Arguments pertinents
1. Absence de doute sérieux quant à la légalité des décisions : Le juge des référés a estimé que M. B... n'a pas démontré qu'il y avait un doute sérieux sur la légalité des décisions du recteur. En particulier, le Moyen d'erreur d’appréciation sur son état de santé et le refus de reconnaissance de l'imputabilité au service n’ont pas été jugés suffisants.
Citation: "le juge des référés n'a pas dénaturé les pièces du dossier... en estimant que le moyen... n'était pas de nature à créer, en l'état de l'instruction, un doute sérieux sur la légalité des décisions attaquées."

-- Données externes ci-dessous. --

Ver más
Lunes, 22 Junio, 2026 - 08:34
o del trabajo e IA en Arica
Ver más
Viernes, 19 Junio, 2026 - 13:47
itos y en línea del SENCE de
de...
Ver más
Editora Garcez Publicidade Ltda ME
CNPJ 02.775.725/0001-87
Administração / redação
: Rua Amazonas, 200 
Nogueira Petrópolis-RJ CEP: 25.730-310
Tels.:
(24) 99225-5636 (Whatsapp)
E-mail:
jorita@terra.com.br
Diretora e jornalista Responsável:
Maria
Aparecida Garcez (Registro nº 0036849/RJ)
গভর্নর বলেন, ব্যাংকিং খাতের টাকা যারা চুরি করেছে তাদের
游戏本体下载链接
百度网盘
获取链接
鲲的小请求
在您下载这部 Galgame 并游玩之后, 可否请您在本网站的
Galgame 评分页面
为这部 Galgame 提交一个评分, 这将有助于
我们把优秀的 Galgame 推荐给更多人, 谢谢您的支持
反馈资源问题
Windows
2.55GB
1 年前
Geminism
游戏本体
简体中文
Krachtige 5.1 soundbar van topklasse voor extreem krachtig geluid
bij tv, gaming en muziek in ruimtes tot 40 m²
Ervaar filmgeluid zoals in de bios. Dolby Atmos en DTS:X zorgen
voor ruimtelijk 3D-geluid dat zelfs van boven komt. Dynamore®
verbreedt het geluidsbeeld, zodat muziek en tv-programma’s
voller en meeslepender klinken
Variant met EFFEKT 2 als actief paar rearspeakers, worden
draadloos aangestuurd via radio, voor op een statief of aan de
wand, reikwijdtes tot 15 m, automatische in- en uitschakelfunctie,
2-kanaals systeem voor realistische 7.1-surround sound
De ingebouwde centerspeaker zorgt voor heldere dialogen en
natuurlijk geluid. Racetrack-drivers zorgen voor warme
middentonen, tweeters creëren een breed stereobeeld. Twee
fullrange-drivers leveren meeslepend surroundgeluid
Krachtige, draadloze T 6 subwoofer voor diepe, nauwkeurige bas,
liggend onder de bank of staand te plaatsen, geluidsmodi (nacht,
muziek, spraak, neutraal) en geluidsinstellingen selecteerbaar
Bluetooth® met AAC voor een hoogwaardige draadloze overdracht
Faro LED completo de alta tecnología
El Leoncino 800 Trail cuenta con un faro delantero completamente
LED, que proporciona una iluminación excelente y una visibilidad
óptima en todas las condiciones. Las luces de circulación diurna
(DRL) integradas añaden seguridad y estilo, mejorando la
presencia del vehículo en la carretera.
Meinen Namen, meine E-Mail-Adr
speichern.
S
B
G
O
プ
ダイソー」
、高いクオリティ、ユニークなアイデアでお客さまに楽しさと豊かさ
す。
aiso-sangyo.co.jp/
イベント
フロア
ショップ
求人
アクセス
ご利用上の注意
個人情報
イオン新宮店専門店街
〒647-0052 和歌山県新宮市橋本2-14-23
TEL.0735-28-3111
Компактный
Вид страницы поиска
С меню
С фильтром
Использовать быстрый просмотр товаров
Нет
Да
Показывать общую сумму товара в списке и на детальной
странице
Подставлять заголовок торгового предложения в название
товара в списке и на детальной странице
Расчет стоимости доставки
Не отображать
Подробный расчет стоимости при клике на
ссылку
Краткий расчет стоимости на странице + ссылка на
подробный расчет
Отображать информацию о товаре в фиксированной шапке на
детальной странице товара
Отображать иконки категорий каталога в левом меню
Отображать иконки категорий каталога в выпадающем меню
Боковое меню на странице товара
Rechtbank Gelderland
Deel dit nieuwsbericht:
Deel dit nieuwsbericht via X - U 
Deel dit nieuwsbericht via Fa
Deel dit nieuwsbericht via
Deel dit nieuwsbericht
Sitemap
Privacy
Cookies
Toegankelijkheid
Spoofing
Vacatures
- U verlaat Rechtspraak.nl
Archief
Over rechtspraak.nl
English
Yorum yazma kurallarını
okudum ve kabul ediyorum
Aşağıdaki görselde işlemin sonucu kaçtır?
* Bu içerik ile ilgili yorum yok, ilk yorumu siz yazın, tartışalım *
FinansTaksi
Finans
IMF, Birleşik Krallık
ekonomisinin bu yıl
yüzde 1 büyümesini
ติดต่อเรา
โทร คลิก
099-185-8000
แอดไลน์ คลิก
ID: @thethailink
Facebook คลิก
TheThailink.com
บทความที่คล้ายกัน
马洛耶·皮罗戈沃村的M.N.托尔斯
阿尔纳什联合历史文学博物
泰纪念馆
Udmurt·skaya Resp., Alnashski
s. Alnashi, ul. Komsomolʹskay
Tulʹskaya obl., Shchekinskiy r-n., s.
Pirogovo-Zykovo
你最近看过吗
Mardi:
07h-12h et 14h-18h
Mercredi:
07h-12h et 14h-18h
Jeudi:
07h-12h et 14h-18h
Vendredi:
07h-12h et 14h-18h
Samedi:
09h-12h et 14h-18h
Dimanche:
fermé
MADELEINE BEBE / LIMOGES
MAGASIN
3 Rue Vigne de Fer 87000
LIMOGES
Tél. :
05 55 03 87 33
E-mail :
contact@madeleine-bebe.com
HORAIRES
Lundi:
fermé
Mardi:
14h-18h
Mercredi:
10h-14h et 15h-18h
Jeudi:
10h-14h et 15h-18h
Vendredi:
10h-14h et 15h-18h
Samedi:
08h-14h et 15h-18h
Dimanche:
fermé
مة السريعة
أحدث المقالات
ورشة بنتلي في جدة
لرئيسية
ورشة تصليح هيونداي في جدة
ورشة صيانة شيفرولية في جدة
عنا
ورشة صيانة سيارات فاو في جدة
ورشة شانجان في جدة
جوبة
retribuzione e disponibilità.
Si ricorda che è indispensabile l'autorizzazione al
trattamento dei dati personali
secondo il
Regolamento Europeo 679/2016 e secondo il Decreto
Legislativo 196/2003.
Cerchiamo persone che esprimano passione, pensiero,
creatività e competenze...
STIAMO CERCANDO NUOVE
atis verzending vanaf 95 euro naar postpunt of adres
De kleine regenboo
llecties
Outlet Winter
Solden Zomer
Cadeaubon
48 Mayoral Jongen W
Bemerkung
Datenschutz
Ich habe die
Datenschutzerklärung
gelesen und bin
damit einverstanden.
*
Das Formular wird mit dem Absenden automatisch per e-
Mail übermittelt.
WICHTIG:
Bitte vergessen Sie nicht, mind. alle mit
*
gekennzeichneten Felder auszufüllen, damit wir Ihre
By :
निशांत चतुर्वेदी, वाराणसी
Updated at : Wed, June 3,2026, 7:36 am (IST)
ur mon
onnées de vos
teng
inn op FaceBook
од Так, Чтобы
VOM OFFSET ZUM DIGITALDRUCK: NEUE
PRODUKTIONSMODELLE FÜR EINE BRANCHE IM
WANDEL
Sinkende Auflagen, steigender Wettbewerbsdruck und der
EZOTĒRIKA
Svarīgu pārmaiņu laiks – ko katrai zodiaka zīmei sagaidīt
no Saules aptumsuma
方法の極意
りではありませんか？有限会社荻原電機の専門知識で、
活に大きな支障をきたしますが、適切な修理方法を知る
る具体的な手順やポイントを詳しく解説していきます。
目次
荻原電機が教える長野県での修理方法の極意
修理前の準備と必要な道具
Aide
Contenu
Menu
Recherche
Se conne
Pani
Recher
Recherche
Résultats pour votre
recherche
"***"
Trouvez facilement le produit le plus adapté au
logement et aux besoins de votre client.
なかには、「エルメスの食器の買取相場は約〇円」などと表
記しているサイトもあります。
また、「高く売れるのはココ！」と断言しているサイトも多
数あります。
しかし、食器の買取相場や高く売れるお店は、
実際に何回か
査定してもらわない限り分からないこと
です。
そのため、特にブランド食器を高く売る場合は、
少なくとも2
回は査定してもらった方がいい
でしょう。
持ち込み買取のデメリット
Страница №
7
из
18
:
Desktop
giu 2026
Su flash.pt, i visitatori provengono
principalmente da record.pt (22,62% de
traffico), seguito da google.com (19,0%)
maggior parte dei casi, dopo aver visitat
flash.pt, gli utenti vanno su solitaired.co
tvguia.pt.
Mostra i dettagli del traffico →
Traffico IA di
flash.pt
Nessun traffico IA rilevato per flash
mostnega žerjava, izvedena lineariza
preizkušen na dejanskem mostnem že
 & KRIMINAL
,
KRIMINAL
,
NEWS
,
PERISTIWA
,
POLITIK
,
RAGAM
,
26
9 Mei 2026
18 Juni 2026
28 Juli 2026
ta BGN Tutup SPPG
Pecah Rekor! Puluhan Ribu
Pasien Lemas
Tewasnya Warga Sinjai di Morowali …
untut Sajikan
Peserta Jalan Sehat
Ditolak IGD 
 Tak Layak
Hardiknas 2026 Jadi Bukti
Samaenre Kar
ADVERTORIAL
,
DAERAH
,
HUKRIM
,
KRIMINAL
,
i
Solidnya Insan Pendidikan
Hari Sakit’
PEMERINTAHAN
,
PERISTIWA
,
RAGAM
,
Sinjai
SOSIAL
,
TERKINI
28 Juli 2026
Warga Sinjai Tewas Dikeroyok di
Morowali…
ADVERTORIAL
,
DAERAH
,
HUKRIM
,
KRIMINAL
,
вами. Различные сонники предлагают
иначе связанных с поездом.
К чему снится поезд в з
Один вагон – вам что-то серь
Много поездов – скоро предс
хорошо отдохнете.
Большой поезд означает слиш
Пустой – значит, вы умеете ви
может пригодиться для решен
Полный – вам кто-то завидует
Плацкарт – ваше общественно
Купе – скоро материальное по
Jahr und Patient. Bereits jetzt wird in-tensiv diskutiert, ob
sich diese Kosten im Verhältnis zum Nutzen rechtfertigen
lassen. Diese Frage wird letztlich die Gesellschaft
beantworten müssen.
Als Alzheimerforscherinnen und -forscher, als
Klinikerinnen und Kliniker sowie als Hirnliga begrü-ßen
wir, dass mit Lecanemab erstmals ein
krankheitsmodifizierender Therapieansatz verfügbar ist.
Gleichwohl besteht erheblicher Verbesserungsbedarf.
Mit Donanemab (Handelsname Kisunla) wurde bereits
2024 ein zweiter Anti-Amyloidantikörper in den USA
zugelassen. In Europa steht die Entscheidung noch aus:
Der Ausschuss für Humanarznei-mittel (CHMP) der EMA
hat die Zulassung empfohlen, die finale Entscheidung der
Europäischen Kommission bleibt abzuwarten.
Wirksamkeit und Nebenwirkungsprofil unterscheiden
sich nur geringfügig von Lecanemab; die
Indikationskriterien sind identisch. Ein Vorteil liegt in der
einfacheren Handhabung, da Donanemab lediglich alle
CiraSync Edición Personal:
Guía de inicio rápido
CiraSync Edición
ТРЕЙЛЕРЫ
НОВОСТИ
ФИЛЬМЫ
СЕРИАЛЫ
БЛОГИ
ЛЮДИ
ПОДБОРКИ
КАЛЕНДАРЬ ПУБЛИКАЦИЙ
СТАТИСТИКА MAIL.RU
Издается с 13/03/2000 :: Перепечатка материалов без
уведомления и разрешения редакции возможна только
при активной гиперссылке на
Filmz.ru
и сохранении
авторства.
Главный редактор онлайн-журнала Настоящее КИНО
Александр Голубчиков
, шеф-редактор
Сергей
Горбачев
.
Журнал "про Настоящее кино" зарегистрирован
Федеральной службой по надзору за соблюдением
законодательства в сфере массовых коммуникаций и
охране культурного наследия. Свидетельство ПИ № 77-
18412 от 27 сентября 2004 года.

2. Procédure irrégulière invoquée non opérante : La contestation de la régularité de la procédure devant la commission de réforme a été jugée inopérante, car cette dernière n'a pas statué sur la demande de reconnaissance de l'imputabilité, mais a simplement sursis à statuer.
Citation: "les moyens tirés de ce que la décision du 11 juin 2020 a été prise sur le fondement d'une procédure irrégulière... sont inopérants."
Interprétations et citations légales
1. Code de justice administrative - Article L. 521-1 : Ce texte stipule que le juge des référés peut suspendre l’exécution d'une décision administrative lorsque l'urgence le justifie et qu’un doute sérieux quant à la légalité de la décision est établi. Dans le cas présent, le juge a conclu que ces conditions n'étaient pas remplies.
Citation directe: "le juge des référés, saisi d'une demande... peut ordonner la suspension de l'exécution de cette décision... lorsque l'urgence le justifie et qu'il est fait état d'un moyen propre à créer, en l'état de l'instruction, un doute sérieux quant à la légalité de la décision."
2. Article L. 761-1 : Cet article, qui concerne les frais de justice, stipule qu'une somme d'argent ne peut être mise à la charge de l'État que si ce dernier est la partie perdante. Étant donné que M. B... a perdu son recours, l’État n'est pas condamné à verser des frais, conformément à cette loi.
Citation: "les dispositions de l'article L. 761-1 du code de justice administrative font obstacle à ce qu'une somme soit mise à ce titre à la charge de l'État, qui n'est pas, dans la présente instance, la partie perdante."
Conclusion
La décision souligne l’importance de la rigueur dans la matière des requêtes en référé. Le juge exige une démonstration claire de l’urgence ainsi qu’un doute sérieux sur la légalité des actes administratifs pour accueillir une demande de suspension. Les échecs de M. B... à établir ces critères ont conduit à la confirmation de son rejet par la cour.